→ Problem statement: Please transcribe every entry below exactly, without including the pictures.

→ Collected data:
- - -

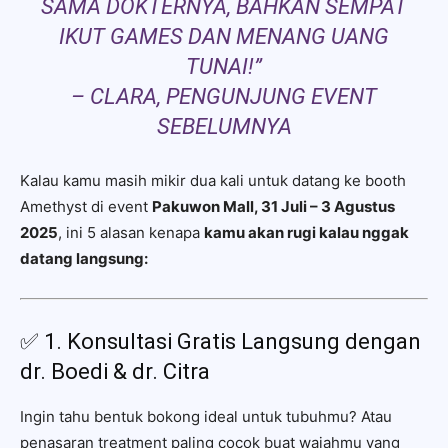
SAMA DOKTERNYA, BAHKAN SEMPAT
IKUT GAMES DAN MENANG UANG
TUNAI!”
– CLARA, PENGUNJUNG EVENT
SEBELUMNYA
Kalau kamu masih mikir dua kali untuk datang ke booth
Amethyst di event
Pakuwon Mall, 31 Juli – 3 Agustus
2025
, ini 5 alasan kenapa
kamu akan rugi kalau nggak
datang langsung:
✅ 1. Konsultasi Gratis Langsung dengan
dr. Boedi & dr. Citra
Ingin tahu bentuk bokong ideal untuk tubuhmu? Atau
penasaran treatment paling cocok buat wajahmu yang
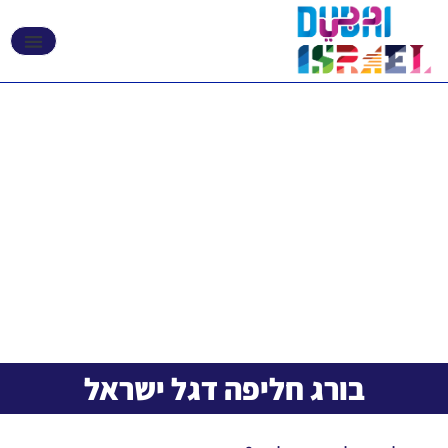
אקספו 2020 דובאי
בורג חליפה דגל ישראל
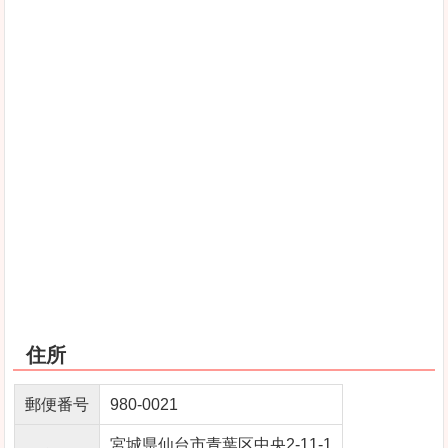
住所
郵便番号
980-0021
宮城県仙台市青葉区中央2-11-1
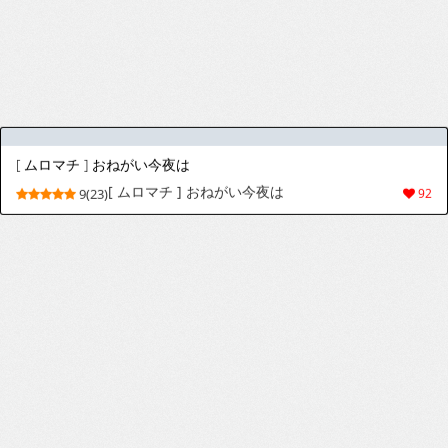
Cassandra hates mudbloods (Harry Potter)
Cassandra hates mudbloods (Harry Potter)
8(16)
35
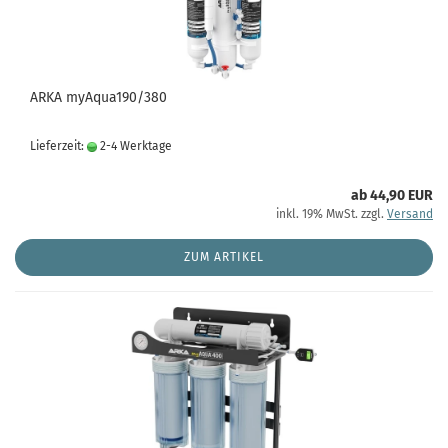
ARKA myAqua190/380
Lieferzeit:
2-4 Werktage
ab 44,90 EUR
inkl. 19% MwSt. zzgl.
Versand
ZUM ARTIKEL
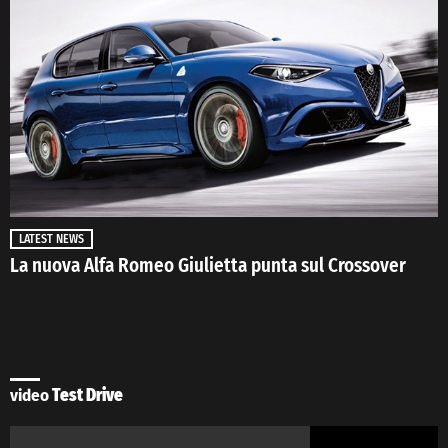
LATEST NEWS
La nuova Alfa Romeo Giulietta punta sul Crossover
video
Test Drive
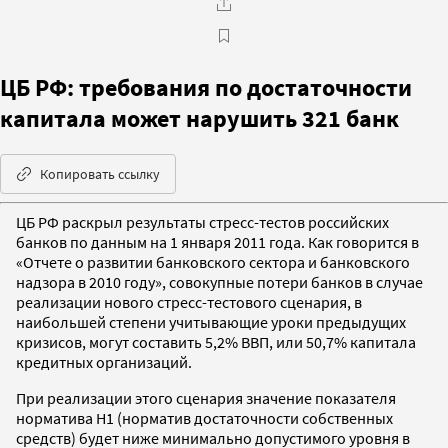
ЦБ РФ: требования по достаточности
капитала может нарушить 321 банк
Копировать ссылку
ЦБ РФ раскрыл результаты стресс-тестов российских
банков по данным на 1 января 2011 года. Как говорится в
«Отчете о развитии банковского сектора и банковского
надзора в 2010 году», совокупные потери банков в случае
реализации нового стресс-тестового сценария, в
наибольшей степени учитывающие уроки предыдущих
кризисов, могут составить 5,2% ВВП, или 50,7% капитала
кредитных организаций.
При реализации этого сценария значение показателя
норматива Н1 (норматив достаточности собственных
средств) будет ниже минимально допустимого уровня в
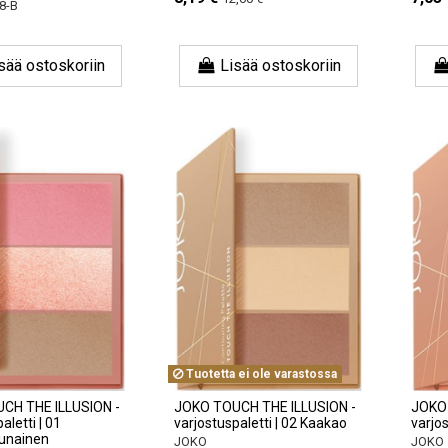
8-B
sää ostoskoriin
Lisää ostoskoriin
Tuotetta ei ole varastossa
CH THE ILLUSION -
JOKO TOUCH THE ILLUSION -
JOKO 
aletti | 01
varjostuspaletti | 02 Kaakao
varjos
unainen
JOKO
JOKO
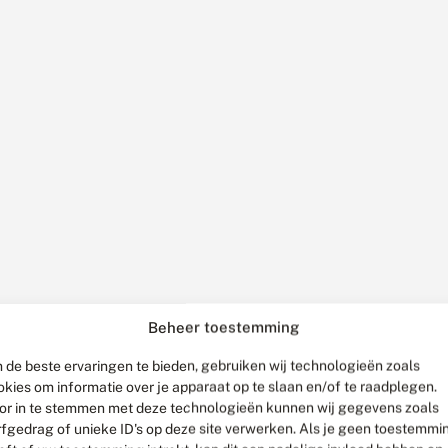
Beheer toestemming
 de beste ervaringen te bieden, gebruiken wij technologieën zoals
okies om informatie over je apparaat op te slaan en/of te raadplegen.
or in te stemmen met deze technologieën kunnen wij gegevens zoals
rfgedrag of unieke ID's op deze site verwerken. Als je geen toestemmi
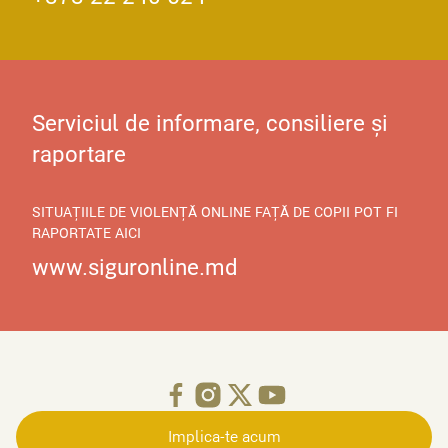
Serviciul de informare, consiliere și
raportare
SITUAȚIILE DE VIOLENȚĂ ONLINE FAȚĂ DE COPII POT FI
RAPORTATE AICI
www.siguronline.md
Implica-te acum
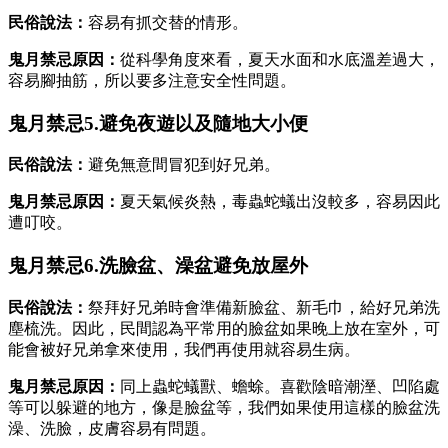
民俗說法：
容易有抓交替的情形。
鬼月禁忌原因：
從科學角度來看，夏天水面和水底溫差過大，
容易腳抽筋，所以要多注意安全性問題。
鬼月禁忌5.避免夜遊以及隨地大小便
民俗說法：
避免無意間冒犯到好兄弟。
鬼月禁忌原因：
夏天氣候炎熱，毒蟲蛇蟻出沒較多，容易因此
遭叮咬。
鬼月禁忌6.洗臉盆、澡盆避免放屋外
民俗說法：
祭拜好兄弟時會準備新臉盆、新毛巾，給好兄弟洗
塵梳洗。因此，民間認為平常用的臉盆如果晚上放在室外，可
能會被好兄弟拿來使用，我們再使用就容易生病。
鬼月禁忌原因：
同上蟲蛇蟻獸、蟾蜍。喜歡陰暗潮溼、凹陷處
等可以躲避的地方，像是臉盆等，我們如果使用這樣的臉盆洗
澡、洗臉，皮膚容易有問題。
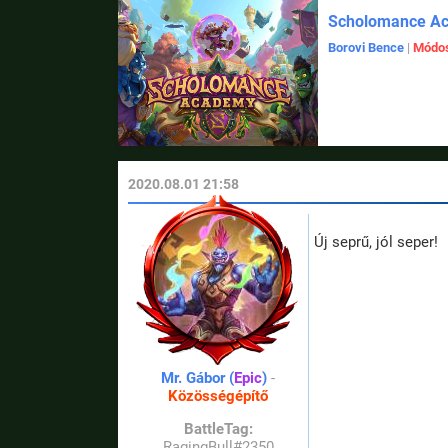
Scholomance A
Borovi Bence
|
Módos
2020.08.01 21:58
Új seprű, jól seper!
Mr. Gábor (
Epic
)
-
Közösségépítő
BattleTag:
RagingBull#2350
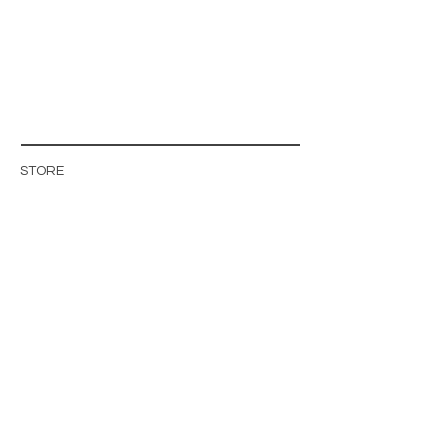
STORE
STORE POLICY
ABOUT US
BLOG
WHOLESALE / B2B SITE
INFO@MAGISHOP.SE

- - -

→ Task answer:
SAMA DOKTERNYA, BAHKAN SEMPAT
IKUT GAMES DAN MENANG UANG
TUNAI!”
– CLARA, PENGUNJUNG EVENT
SEBELUMNYA
Kalau kamu masih mikir dua kali untuk datang ke booth
Amethyst di event
Pakuwon Mall, 31 Juli – 3 Agustus
2025
, ini 5 alasan kenapa
kamu akan rugi kalau nggak
datang langsung:
✅ 1. Konsultasi Gratis Langsung dengan
dr. Boedi & dr. Citra
Ingin tahu bentuk bokong ideal untuk tubuhmu? Atau
penasaran treatment paling cocok buat wajahmu yang
אקספו 2020 דובאי
בורג חליפה דגל ישראל
住所
郵便番号
980-0021
宮城県仙台市青葉区中央2-11-1
Cassandra hates mudbloods (Harry Potter)
Cassandra hates mudbloods (Harry Potter)
8(16)
35
ARKA myAqua190/380
Lieferzeit:
2-4 Werktage
ab 44,90 EUR
inkl. 19% MwSt. zzgl.
Versand
ZUM ARTIKEL
LATEST NEWS
La nuova Alfa Romeo Giulietta punta sul Crossover
video
Test Drive
ЦБ РФ: требования по достаточности
капитала может нарушить 321 банк
Копировать ссылку
ЦБ РФ раскрыл результаты стресс-тестов российских
банков по данным на 1 января 2011 года. Как говорится в
«Отчете о развитии банковского сектора и банковского
надзора в 2010 году», совокупные потери банков в случае
реализации нового стресс-тестового сценария, в
наибольшей степени учитывающие уроки предыдущих
кризисов, могут составить 5,2% ВВП, или 50,7% капитала
кредитных организаций.
При реализации этого сценария значение показателя
норматива Н1 (норматив достаточности собственных
средств) будет ниже минимально допустимого уровня в
8-B
sää ostoskoriin
Lisää ostoskoriin
Tuotetta ei ole varastossa
CH THE ILLUSION -
JOKO TOUCH THE ILLUSION -
JOKO 
aletti | 01
varjostuspaletti | 02 Kaakao
varjos
unainen
JOKO
JOKO
Beheer toestemming
 de beste ervaringen te bieden, gebruiken wij technologieën zoals
okies om informatie over je apparaat op te slaan en/of te raadplegen.
or in te stemmen met deze technologieën kunnen wij gegevens zoals
rfgedrag of unieke ID's op deze site verwerken. Als je geen toestemmi
Serviciul de informare, consiliere și
raportare
SITUAȚIILE DE VIOLENȚĂ ONLINE FAȚĂ DE COPII POT FI
RAPORTATE AICI
www.siguronline.md
Implica-te acum
民俗說法：
容易有抓交替的情形。
鬼月禁忌原因：
從科學角度來看，夏天水面和水底溫差過大，
容易腳抽筋，所以要多注意安全性問題。
鬼月禁忌5.避免夜遊以及隨地大小便
民俗說法：
避免無意間冒犯到好兄弟。
鬼月禁忌原因：
夏天氣候炎熱，毒蟲蛇蟻出沒較多，容易因此
遭叮咬。
鬼月禁忌6.洗臉盆、澡盆避免放屋外
民俗說法：
祭拜好兄弟時會準備新臉盆、新毛巾，給好兄弟洗
塵梳洗。因此，民間認為平常用的臉盆如果晚上放在室外，可
能會被好兄弟拿來使用，我們再使用就容易生病。
鬼月禁忌原因：
同上蟲蛇蟻獸、蟾蜍。喜歡陰暗潮溼、凹陷處
等可以躲避的地方，像是臉盆等，我們如果使用這樣的臉盆洗
澡、洗臉，皮膚容易有問題。
Scholomance A
Borovi Bence
|
Módos
2020.08.01 21:58
Új seprű, jól seper!
Mr. Gábor (
Epic
)
-
Közösségépítő
BattleTag:
RagingBull#2350
STORE
STORE POLICY
ABOUT US
BLOG
WHOLESALE / B2B SITE
INFO@MAGISHOP.SE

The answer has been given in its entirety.